When he snapped up the space on the first floor of the Grade II listed Victorian former Reform Club in January 2015, he said: “It was the quickest deal in Living Ventures’ history. As soon as I heard Room [Reform’s successor] was closing, I was on the phone to Bruntwood because I just thought I can’t let that building go. It’s such a cracking dining room. I’ve loved it for a very long time, back since the days of Reform.”

Pic Gareth Lowe

Tim said he was “tempted to recreate Reform” but instead the hugely successful Australian restaurateur set in motion plans to create a Pacific rim/pan Asian eatery with a dash of Raffles Hotel glamour.

The building has been a celebrity spot since it was opened by Liberal Prime Minister William Ewart Gladstone in 1871. A larger-than-life, stone-faced statue of the ‘grand old man’ greets guests at the top of the stairs from the Spring Gardens entrance.

In 1906, Winston Churchill addressed cheering crowds from a first floor balcony following his election as a Liberal MP. The club’s fortunes declined with those of the Liberal Party, but senior politicians still held court to the press there into the 1980s.

When Reform the restaurant first opened in September 1998, it was a game changer for dining out in the city and a maker of reputations. It gave the designer, at the time a little known Belgian called Bernard Carroll, a massive profile boost. Since then his firm, Carroll Designs, has crafted the interiors of some of the glitziest restaurants in the UK and abroad. They include San Carlo Manchester, Yu in Alderley Edge, Victor’s, Hale and the recently opened branch of San Carlo Fumo in London’s Covent Garden.

Not surprisingly, Reform swiftly became the go-to haunt for the city’s footballers and coterie of TV stars who revelled in the glamorous surroundings.

Bernard’s brother Francis, who ran Reform, was the better known at the time, having come from the highly respected Brasserie St Pierre in nearby Princess Street. He went on to open Lounge 10, the Gilt House in Altrincham and later brought his long-time pal Marco Pierre White to the north west.

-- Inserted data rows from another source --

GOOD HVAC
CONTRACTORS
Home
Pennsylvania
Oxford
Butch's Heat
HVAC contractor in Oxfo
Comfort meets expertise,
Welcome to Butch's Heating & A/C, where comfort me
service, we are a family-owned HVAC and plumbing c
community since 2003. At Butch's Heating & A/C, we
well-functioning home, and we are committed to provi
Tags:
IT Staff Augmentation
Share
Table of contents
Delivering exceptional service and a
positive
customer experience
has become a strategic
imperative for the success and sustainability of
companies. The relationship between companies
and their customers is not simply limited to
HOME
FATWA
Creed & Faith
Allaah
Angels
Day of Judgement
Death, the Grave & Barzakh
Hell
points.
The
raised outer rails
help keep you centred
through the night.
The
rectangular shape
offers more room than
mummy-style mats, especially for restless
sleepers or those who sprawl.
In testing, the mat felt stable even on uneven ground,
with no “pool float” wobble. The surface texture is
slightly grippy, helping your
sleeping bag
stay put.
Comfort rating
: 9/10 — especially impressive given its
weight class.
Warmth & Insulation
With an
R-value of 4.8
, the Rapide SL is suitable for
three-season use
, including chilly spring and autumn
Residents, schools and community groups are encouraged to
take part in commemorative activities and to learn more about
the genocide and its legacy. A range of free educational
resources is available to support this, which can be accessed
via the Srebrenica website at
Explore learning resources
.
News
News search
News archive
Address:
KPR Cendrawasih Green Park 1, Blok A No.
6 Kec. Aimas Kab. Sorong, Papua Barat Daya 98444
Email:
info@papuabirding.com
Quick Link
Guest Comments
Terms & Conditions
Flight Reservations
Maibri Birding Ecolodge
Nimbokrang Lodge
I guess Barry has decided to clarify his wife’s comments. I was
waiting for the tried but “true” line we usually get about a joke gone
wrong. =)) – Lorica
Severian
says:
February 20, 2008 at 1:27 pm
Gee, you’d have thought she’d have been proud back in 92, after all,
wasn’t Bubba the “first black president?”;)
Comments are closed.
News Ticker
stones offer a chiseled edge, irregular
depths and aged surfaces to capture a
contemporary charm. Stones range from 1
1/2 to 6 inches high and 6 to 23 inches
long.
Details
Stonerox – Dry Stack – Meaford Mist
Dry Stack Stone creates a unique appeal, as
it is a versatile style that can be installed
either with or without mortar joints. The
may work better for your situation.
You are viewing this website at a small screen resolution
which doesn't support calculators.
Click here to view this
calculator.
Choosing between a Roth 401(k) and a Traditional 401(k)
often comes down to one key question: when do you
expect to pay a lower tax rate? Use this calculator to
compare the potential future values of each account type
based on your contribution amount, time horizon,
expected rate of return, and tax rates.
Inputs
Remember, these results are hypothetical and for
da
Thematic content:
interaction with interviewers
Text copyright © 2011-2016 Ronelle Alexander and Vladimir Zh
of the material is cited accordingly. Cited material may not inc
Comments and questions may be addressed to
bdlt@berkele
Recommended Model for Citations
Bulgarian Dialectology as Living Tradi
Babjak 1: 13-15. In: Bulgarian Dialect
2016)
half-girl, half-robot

Reform’s launch chef, also from Brasserie St Pierre, was Robert Owen Brown, who remains one of the most innovative in Manchester and a champion of locally produced ingredients. His most recent outing was in partnership with San Carlo at Feast, the Christmas pop-up on King Street West.

By the way, one of Manchester’s greatest hidden treasures lies buried on the ground floor of the former Reform Club. The club’s gents’ toilets, which rival their famed counterparts in Liverpool’s Philharmonic pub for grandeur, are now used as a store room for lingerie retailer Agent Provocateur.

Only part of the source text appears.